# Advertising/Educating



## PTS (Oct 24, 2006)

I guess I will try this in the management section:

The local radio station has discussed the idea of doing tree info interviews once a week. They do similar things with a computer company who educates people over the air about topics that they may not know or new things that come up. 

They allow people to write in questions and then they can pick a write in topic to talk about also. 

Great advertising and I am all for it however they wanted to know if there was enough material to do a daily show where I would record each segment for a whole week once a week. 

Just looking for feedback and ideas or concerns and if anyone else is doing this where you get your stuff or how you decide what to talk about. 
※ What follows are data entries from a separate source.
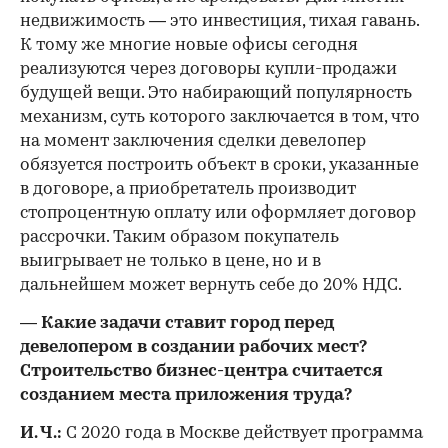
недвижимость — это инвестиция, тихая гавань.
К тому же многие новые офисы сегодня
реализуются через договоры купли-продажи
будущей вещи. Это набирающий популярность
механизм, суть которого заключается в том, что
на момент заключения сделки девелопер
обязуется построить объект в сроки, указанные
в договоре, а приобретатель производит
стопроцентную оплату или оформляет договор
рассрочки. Таким образом покупатель
выигрывает не только в цене, но и в
дальнейшем может вернуть себе до 20% НДС.
— Какие задачи ставит город перед
девелопером в создании рабочих мест?
Строительство бизнес-центра считается
созданием места приложения труда?
И. Ч.:
С 2020 года в Москве действует программа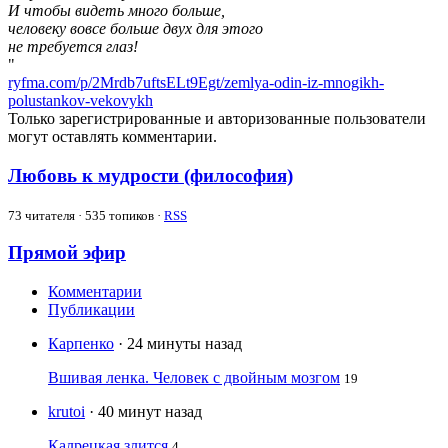
И чтобы видеть много больше,
человеку вовсе больше двух для этого
не требуется глаз!
"
ryfma.com/p/2Mrdb7uftsELt9Egt/zemlya-odin-iz-mnogikh-
polustankov-vekovykh
Только зарегистрированные и авторизованные пользователи
могут оставлять комментарии.
Любовь к мудрости (философия)
73
читателя · 535 топиков ·
RSS
Прямой эфир
Комментарии
Публикации
Карпенко
· 24 минуты назад
Вшивая ленка. Человек с двойным мозгом
19
krutoi
· 40 минут назад
Калрецкая злится
4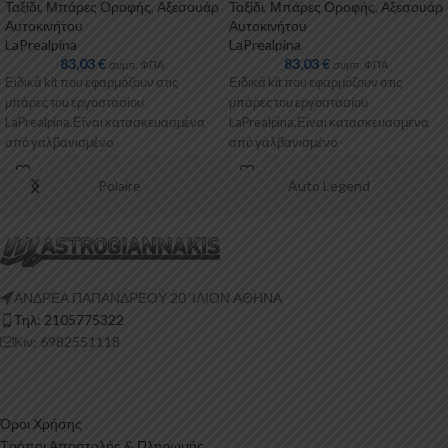
Ταξίδι
,
Μπάρες Οροφής
,
Αξεσουάρ
Ταξίδι
,
Μπάρες Οροφής
,
Αξεσουάρ
Αυτοκινήτου
Αυτοκινήτου
LaPrealpina
LaPrealpina
83,03
€
83,03
€
συμπ. ΦΠΑ
συμπ. ΦΠΑ
Ειδικά kit που εφαρμόζουν στις
Ειδικά kit που εφαρμόζουν στις
μπάρες του εργοστασίου
μπάρες του εργοστασίου
LaPrealpina.Είναι κατασκευασμένα
LaPrealpina.Είναι κατασκευασμένα
από γαλβανισμένo
από γαλβανισμένo
μέταλλο.Παρέχονται με
μέταλλο.Παρέχονται με
πλαστικοποίηση ή με επιπλέον
πλαστικοποίηση ή με επιπλέον
Polaire
Auto Legend
λαστιχένιες προσθήκες
λαστιχένιες προσθήκες
ΑΝΔΡΕΑ ΠΑΠΑΝΔΡΕΟΥ 20 ‘ΙΛΙΟΝ ΑΘΗΝΑ
Τηλ: 2105775322
Κιν: 6982551118
Όροι Χρήσης
Τρόποι Αποστολής & Πληρωμής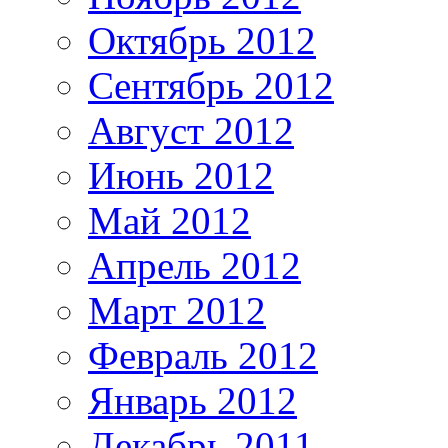
Октябрь 2012
Сентябрь 2012
Август 2012
Июнь 2012
Май 2012
Апрель 2012
Март 2012
Февраль 2012
Январь 2012
Декабрь 2011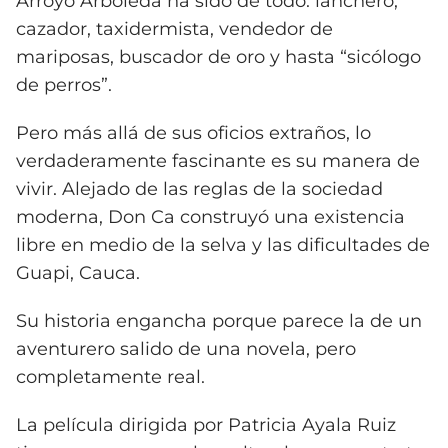
Arroyo Arboleda ha sido de todo: lanchero,
cazador, taxidermista, vendedor de
mariposas, buscador de oro y hasta “sicólogo
de perros”.
Pero más allá de sus oficios extraños, lo
verdaderamente fascinante es su manera de
vivir. Alejado de las reglas de la sociedad
moderna, Don Ca construyó una existencia
libre en medio de la selva y las dificultades de
Guapi, Cauca.
Su historia engancha porque parece la de un
aventurero salido de una novela, pero
completamente real.
La película dirigida por Patricia Ayala Ruiz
I just don't want to find myself doing homework searching for material all the time. The issues being discussed have to be a local issue.


----------



## lesfritz (Oct 25, 2006)

*radio*

i would suggest an "ask the expert forum" that allowed you to answer one question per week and it played daily during the morning and evening drive time hours. e.g. <radio announcer> "Helga from St. Paul wrote in this week and wanted to know what is the best way to get rid of that ugly old stump in her yard". We asked the expert Paul Buynan ~ <Paul speaking> "We'll Helga, dynamite's the answer"...

Radio marketing can be very effective for long term returns with TOM (top of mind awareness), but the content needs to be relevant, short and fresh. I had customers talk about my radio advertising for years.

Hope this helps.


----------